# **EDA, Correlation and PPS Study**

## Objectives

* Answer business requirement 1: 
    * The client is interested in discovering how the house attributes correlate with the sale price. Therefore, the client expects data visualisations of the correlated variables against the sale price to show that.
* Investigate our hypothesis:
    * H1, Houses with greater total living area (GrLivArea) are more expensive.
    * H2, Higher overall quality (OverallQual) is associated with higher sale prices.
    * H3, Houses with a garage (GarageArea > 0) sell for higher prices than those without.

## Inputs

* outputs/datasets/collection/house_prices_records.csv

## Outputs

* Generate code that answers business requirement 1 and can be used to build the Streamlit App


---

# Change working directory

* We are assuming you will store the notebooks in a subfolder, therefore when running the notebook in the editor, you will need to change the working directory

We need to change the working directory from its current folder to its parent folder
* We access the current directory with os.getcwd()

In [None]:
import os
current_dir = os.getcwd()
current_dir

We want to make the parent of the current directory the new current directory
* os.path.dirname() gets the parent directory
* os.chir() defines the new current directory

In [None]:
os.chdir(os.path.dirname(current_dir))
print("You set a new current directory")

Confirm the new current directory

In [None]:
current_dir = os.getcwd()
current_dir

# Load Data

In [None]:
import pandas as pd
df = (pd.read_csv("outputs/datasets/collection/house_prices_records.csv")
    )
df.head(3)

# Data Exploration

We are interested to get more familiar with the dataset, check variable type and distribution, missing levels and what these variables mean in a business context

In [None]:
from ydata_profiling import ProfileReport
pandas_report = ProfileReport(df=df, minimal=True)
pandas_report.to_notebook_iframe()

Convert float columns with whole numbers to int

In [None]:
float_cols = df.select_dtypes(include='float').columns

# Check which float columns contain only whole number values
for col in float_cols:
    if (df[col].dropna() % 1 == 0).all():
        print(f"{col} can be converted to int")

In [None]:
cols_to_convert = [
    '2ndFlrSF',
    'BedroomAbvGr',
    'EnclosedPorch',
    'GarageYrBlt',
    'LotFrontage',
    'MasVnrArea',
    'WoodDeckSF'
]

for col in cols_to_convert:
    df[col] = df[col].astype('Int64')  # Supports missing values

In [None]:
df[[
    '2ndFlrSF', 'BedroomAbvGr', 'EnclosedPorch',
    'GarageYrBlt', 'LotFrontage', 'MasVnrArea', 'WoodDeckSF'
]].dtypes

---

Handling of missing data and light Imputation for EDA Purposes Only to be able to use one-hot encoding of categorical columns, before correlation analysis.

In [None]:
# Make a copy for EDA analysis
df_eda_corr = df.copy()

# Fill numeric columns with median
num_cols = df_eda_corr.select_dtypes(include=['int64', 'float64']).columns
df_eda_corr[num_cols] = df_eda_corr[num_cols].fillna(df_eda_corr[num_cols].median())

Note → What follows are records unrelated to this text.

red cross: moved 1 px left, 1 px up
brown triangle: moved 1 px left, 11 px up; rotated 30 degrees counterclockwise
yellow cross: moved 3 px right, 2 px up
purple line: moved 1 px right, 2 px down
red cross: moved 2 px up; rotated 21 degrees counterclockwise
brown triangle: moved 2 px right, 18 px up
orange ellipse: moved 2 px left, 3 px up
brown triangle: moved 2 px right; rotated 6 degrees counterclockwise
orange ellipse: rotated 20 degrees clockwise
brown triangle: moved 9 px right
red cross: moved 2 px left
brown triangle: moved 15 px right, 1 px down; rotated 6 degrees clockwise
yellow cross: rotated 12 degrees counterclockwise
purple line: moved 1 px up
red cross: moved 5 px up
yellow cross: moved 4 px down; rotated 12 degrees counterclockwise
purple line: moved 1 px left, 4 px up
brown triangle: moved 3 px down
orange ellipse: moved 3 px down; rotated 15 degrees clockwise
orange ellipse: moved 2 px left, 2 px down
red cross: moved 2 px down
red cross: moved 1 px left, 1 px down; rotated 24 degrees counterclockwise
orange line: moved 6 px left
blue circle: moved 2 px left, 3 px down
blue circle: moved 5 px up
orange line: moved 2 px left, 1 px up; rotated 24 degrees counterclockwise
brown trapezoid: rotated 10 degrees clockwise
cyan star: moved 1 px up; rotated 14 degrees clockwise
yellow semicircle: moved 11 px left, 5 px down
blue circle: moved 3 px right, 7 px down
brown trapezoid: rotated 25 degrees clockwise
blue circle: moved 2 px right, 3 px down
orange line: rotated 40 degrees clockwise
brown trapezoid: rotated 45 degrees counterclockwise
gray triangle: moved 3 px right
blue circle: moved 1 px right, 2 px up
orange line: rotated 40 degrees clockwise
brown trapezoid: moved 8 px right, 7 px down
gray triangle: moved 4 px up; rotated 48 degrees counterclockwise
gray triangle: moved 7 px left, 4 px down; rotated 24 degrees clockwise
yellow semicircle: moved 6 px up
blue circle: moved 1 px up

# Fill categorical columns with mode
cat_cols = df_eda_corr.select_dtypes(include='object').columns
df_eda_corr[cat_cols] = df_eda_corr[cat_cols].fillna(df_eda_corr[cat_cols].mode().iloc[0])

# Correlation Study

In [None]:
from feature_engine.encoding import OneHotEncoder
encoder = OneHotEncoder(variables=df_eda_corr.columns[df.dtypes=='object'].to_list(), drop_last=False)
df_ohe = encoder.fit_transform(df_eda_corr)
print(df_ohe.shape)
df_ohe.head(3)

We use `.corr()` for `spearman` and `pearson` methods, and investigate the top 10 correlations
* We know this command returns a pandas series and the first item is the correlation between SalePrice and SalePrice, which happens to be 1, so we exclude that with `[1:]`
* We sort values considering the absolute value, by setting `key=abs`

In [None]:
corr_spearman = df_ohe.corr(method='spearman')['SalePrice'].sort_values(key=abs, ascending=False)[1:].head(10)
corr_spearman

We do the same for `pearson`

In [None]:
corr_pearson = df_ohe.corr(method='pearson')['SalePrice'].sort_values(key=abs, ascending=False)[1:].head(10)
corr_pearson

For both methods, we notice moderate to strong levels of correlation between SalePrice and a given variable. 
* Ideally, we pursue strong correlation levels.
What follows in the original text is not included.